Lara Teixeira

Personal information
- Full name: Lara Puglia Teixeira Cianciarulo
- Nationality: Brazil
- Born: 26 November 1987 (age 38) Rio de Janeiro, Brazil
- Height: 1.67 m (5 ft 6 in)
- Weight: 57 kg (126 lb)

Sport
- Sport: Swimming
- Strokes: Synchronized swimming
- Club: Tijuca Tennis Club

Medal record
Synchronized swimming
Representing Brazil
South American Games
| Gold medal – first place | 2010 Medellin | Duet free |
| Gold medal – first place | 2010 Medellin | Team free |
Pan American Games
| Bronze medal – third place | 2007 Rio de Janeiro | Women's duet |
| Bronze medal – third place | 2007 Rio de Janeiro | Women's team |
| Bronze medal – third place | 2011 Guadalajara | Women's duet |
| Bronze medal – third place | 2011 Guadalajara | Women's team |

= Lara Teixeira =

Brazilian synchronized swimmer

Lara Puglia•Teixeira Cianciarulo (born 26 November 1987) is a Brazilian synchronized swimmer.
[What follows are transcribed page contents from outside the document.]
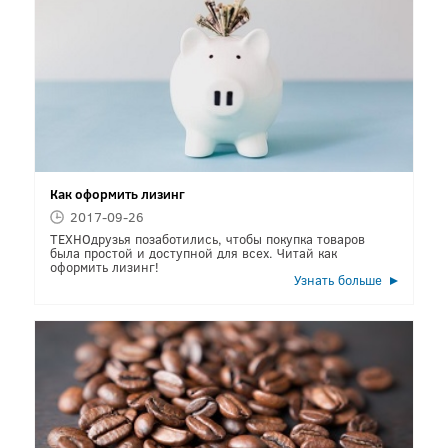
Как оформить лизинг
2017-09-26
ТЕХНОдрузья позаботились, чтобы покупка товаров
была простой и доступной для всех. Читай как
оформить лизинг!
Узнать больше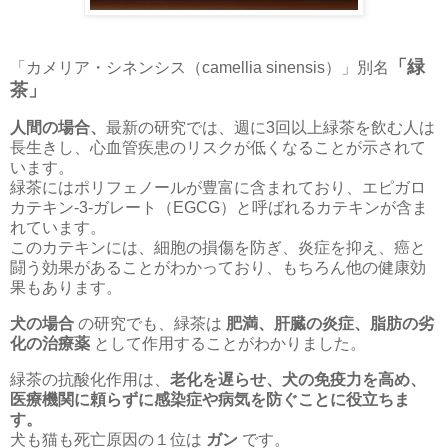
「緑
「カメリア・シネンシス（camellia sinensis）」別名
茶」
人間の場合、
最新の研究では、週に3回以上緑茶を飲む人は
長生きし、心血管疾患のリスクが低くなることが示されて
います。
緑茶にはポリフェノールが豊富に含まれており、エピガロ
カテキン-3-ガレート（EGCG）と呼ばれるカテキンが含ま
れています。
このカテキンには、細胞の損傷を防ぎ、炎症を抑え、癌と
闘う効果があることがわかっており、もちろん他の健康効
果もあります。
犬の場合
の研究でも、緑茶は
肥満、肝臓の炎症、脂肪の劣
化
の治療薬
として作用することがわかりました。
緑茶の抗酸化作用は、
老化を遅らせ、犬の免疫力を高め、
医療機関に頼らずに感染症や病気を防ぐことに役立ちま
す。
犬も猫も死亡原因の１位は
ガン
です。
She competed in the women's duet at the 2008 and 2012 Summer Olympics and was part of the Brazilian team at the 2016 Summer Olympics. Her partner in 2008 and 2012 was Nayara Figueria. The team of Teixeira and Figueria were known for their innovative choreography and irreverent costumes. In total, Teixeira competed at 3 Olympic Games, 5 World Championships and 3 Pan American Games.

== Career ==
Teixeira took up synchronised swimming at the age of 8, and began to compete for Brazil two years later. She was inspired by Camille Mourão, another Brazilian synchronised swimmer. Her other role model is Gemma Mengual.

In 2007, she won a bronze at the Pan American Games, held in Rio. She also first teamed up with Figueria in this year, so their team only had a year's worth of experience when they competed at the 2008 Summer Olympics. The Brazilian duet pair did not reach the final, finishing in 13th place.
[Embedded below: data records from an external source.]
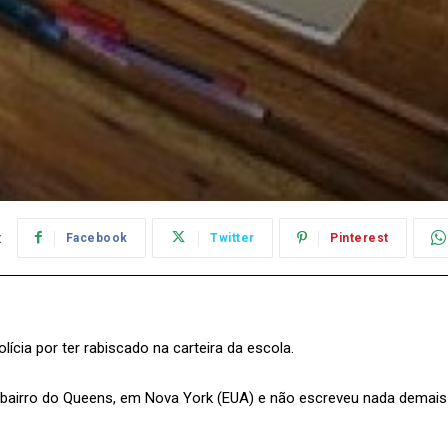
:
Facebook
Twitter
Pinterest
ícia por ter rabiscado na carteira da escola.
o bairro do Queens, em Nova York (EUA) e não escreveu nada demais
At the 2009 World Aquatic Championships, the pair made the final, finishing in 11th.

At the 2012 Olympics, the team of Teixeria and Figueria missed the final by only 0.3 points. Their technical routine costumes were in the style of Romero Brito and their music was by Arnaldo Antunes. That year, Teixeria created an academy to help develop the sport of synchronised swimming in Brazil. The team also won gold at the South American Synchronised Swimming Championships.
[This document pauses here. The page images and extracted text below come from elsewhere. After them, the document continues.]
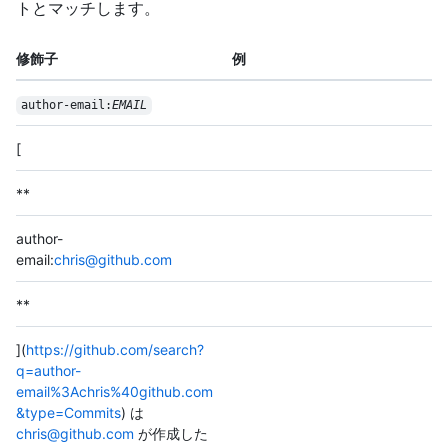
トとマッチします。
修飾子
例
author-email:
EMAIL
[
**
author-
email:
chris@github.com
**
](
https://github.com/search?
q=author-
email%3Achris%40github.com
&type=Commits
) は
chris@github.com
が作成した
She was appointed as an ambassador for the Youth Olympics for the 2014 Youth Olympics in Nanjing. At the time, she was not part of the Brazilian Olympic team, and she said the experience inspired her to fight harder and win a place in the team.

She has the Olympic rings tattooed on her shoulder.

She spent 3 years as the head coach of the New Zealand National Synchronised Swimming Team.

Now she is the High Performance Manager, and Assistant Junior National Team Coach for the US synchronised swimming team.